<<<<

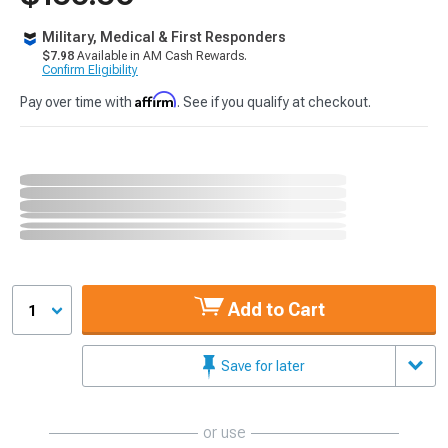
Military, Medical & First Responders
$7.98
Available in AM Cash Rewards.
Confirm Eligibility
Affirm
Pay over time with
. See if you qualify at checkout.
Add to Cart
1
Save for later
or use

>>>>

BRIEF: Give back exactly the lines from the one that contains "Pay over time with" to the end of the material, both ends kept, and no other line.

WRITTEN RESPONSE:
Pay over time with
. See if you qualify at checkout.
Add to Cart
1
Save for later
or use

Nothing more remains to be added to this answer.